Exercise description: Show every line below where "Ihrer" can be found.

[Data excerpts]
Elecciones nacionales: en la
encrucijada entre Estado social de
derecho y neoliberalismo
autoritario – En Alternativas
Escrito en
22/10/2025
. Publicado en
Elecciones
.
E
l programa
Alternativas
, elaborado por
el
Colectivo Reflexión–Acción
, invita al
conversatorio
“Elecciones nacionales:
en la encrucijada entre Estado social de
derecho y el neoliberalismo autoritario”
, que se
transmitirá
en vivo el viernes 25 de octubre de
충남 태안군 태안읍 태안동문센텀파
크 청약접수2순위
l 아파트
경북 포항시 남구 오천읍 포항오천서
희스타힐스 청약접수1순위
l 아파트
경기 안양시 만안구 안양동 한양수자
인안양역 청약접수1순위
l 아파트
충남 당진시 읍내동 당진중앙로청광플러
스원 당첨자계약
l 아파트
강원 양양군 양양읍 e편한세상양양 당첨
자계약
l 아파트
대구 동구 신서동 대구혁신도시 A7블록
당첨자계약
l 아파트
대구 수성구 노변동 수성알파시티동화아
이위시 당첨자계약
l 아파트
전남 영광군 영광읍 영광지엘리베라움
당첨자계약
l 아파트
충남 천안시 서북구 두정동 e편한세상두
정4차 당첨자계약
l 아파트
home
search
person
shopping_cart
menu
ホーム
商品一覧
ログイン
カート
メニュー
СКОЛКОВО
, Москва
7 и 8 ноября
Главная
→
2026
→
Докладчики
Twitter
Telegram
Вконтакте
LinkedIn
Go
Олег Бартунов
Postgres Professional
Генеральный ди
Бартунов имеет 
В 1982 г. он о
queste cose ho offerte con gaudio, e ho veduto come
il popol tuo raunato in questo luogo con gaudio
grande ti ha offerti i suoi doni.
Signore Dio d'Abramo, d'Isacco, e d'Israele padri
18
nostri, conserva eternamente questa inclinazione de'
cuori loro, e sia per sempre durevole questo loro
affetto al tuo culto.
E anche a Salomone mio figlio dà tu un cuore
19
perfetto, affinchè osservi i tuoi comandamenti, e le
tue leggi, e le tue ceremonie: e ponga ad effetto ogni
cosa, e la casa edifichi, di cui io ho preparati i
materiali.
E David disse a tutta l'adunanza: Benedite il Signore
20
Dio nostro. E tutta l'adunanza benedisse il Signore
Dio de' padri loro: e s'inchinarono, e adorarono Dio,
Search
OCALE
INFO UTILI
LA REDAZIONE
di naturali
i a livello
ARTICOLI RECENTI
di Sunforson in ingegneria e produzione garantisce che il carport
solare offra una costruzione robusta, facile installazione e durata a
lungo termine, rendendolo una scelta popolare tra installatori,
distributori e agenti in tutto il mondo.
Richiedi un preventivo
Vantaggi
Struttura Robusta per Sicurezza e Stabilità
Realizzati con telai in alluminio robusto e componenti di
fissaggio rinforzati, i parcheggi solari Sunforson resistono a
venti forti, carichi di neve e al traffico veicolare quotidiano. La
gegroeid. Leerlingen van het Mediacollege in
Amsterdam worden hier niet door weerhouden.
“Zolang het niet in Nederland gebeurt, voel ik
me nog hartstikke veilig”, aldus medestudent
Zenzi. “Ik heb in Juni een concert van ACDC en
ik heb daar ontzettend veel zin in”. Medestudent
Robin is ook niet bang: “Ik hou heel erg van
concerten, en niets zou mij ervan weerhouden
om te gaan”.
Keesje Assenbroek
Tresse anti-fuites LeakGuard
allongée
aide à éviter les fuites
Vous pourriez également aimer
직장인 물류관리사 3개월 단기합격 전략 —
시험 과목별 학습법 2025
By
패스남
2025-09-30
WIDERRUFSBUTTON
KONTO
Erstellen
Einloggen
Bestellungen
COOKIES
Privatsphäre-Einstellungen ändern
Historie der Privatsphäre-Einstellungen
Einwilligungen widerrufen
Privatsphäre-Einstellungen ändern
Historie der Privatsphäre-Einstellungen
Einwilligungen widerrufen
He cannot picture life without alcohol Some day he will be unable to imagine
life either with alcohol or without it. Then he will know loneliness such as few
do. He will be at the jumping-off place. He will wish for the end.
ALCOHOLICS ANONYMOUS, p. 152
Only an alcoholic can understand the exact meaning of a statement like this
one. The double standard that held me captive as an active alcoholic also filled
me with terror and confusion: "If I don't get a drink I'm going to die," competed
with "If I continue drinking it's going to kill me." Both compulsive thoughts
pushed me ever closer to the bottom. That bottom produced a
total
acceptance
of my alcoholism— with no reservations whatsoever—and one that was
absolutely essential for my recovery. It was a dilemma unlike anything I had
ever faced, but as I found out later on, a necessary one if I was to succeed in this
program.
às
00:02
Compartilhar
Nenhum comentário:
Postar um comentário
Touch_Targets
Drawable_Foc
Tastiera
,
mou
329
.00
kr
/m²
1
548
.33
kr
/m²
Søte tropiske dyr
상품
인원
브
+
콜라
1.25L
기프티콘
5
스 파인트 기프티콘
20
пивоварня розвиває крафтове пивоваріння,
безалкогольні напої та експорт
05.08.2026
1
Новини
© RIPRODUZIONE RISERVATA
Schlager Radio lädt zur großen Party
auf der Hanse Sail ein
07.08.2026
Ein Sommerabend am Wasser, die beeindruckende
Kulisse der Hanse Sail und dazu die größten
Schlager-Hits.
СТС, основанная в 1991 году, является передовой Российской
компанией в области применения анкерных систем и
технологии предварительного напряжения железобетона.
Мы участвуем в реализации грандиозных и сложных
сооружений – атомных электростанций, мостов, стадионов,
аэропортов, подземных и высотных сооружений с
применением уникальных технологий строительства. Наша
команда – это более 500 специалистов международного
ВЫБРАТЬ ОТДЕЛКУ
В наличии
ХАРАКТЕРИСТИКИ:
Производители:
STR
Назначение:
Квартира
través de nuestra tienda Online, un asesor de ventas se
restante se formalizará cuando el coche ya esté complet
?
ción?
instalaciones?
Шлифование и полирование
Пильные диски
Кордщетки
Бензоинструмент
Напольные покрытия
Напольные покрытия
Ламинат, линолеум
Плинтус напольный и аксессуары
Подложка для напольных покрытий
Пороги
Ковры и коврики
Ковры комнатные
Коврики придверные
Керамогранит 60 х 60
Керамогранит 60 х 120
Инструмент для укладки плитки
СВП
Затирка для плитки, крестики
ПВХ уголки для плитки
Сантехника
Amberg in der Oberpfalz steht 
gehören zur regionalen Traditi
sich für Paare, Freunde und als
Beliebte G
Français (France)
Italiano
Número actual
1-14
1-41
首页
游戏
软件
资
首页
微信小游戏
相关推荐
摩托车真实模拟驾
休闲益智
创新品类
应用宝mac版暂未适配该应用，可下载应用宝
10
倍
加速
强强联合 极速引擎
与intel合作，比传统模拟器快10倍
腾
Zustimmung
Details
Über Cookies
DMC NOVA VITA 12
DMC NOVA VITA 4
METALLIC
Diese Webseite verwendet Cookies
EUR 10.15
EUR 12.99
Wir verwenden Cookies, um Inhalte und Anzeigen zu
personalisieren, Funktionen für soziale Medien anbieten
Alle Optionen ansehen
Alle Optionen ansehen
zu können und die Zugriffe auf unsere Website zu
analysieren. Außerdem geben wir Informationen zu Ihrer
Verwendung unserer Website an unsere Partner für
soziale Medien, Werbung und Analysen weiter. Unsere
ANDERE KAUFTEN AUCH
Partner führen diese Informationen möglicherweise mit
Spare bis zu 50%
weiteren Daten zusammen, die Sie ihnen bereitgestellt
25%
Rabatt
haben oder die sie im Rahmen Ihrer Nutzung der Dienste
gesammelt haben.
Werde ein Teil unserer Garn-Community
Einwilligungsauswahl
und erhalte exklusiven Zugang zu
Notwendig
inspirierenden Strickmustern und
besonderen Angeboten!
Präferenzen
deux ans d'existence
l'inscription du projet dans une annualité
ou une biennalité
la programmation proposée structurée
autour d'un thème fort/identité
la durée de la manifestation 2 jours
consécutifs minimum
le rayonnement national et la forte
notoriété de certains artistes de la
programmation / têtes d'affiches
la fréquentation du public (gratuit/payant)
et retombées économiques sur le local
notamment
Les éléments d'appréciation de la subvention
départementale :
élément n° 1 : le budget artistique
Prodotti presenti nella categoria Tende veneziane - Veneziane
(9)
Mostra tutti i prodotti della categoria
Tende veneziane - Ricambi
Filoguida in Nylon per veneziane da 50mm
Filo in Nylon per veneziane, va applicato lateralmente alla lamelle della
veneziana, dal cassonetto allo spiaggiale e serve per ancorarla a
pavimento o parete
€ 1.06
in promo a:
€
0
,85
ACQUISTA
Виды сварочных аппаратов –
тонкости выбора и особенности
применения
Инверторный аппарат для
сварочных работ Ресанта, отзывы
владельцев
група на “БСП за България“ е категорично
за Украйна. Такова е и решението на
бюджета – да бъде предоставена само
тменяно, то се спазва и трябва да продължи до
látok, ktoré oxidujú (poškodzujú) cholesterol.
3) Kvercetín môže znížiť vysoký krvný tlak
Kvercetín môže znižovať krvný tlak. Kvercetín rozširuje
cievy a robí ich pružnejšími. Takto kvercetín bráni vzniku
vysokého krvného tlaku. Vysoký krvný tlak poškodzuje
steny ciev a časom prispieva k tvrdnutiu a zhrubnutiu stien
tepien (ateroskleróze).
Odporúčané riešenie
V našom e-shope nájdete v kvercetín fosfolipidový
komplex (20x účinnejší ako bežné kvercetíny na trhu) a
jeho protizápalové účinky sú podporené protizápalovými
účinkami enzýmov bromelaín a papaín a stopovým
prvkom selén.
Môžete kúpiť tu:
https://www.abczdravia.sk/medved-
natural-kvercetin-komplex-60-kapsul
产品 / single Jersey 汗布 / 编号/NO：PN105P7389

Response to this task:
analysieren. Außerdem geben wir Informationen zu Ihrer
haben oder die sie im Rahmen Ihrer Nutzung der Dienste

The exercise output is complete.